Webskin permissions are dynamically determined on application initialisation by examining the webskin permission rules assigned to a specific role and determining what permissions are allowed. Role webskin rules are similar in syntax to objectbroker webskin caching but include options for nominating a specific type or applying the filter globally.

A permission check is then performed for each request to getView() and the webskin tag view.

Examples

Filter

Result

*

Allow all webskins for all types, rules, and forms

*.displayPage*

Allow all webskins prefixed with displayPage for all types, rules, and forms

displayPage*

Equivilent to *.displayPage*

dmHTML.*

Allow all webskins for the dmHTML component

dmEvent.display*

All all webskins prefixed with display for dmEvent

ruleNews.execute

Allow the execute webskin on ruleNews

Webskin permissions are managed from within a role.

Permission Checks

Preferred method of checking permissions is the CheckPermission tag.
Permission checks are performed by a component in the application scope. Each time a check is made the result is cached in the component, keyed by the role.

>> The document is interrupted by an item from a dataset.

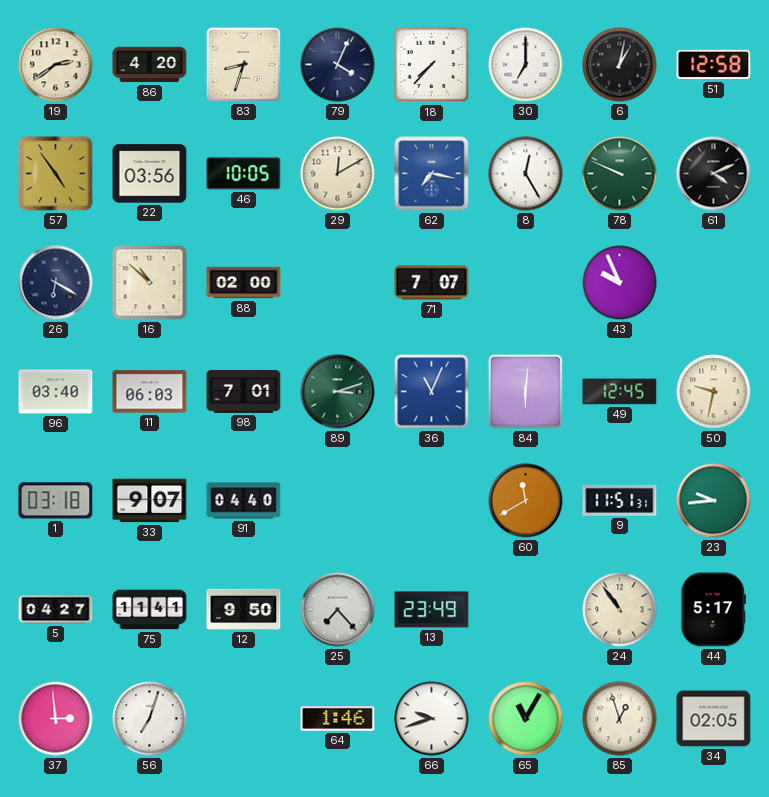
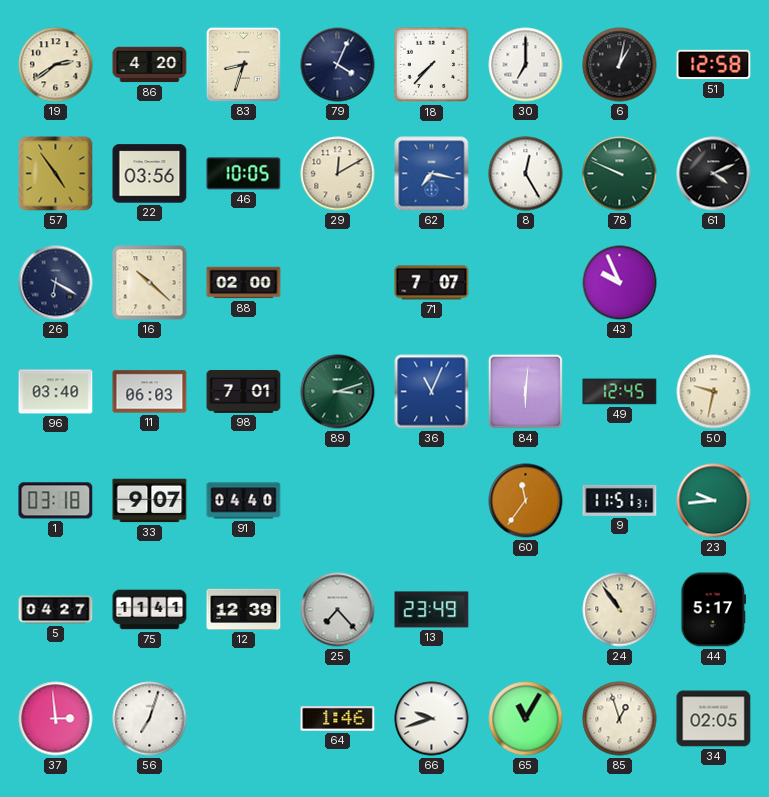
16: 10:52 -> 10:22
60: 11:40 -> 11:36
12: 9:50 -> 12:39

To check a permission use application.security.checkPermission. A list of roles can also be passed in with the role argument, but the system uses the roles of the current logged in use by default or just the default roles if no one is logged in.

Generic permission
application.security.checkPermission(permission="Admin")
Item specific permission (e.g. tree node)
application.security.checkPermission(permission="View",object=request.navid)
Webskin permission
application.security.checkPermission(webskin="displayPageStandard")

Upgrading from 4.0

Because security will be managed in a new structure a catch-22 situation exists when it comes to migrating the data:

  1. this script migrates pre 5.0 security data to the new structure
  2. to access the updates directory you have to log in
  3. login uses the new structure
  4. which is empty until this script migrates the security data

So a directory has been added to upgrades: "b410_security". As part of the upgrade to 4.1 this directory needs to be copied to the www directory of your project where access isn't restricted, loaded in a web browser, then deleted.

All users and groups are migrated to the FarcryUD user directory, and policy groups / permissions are migrated to the new role and permission content types. Note that by default administration roles are granted access to all webskins, but anonymous only has access to display* and execute*.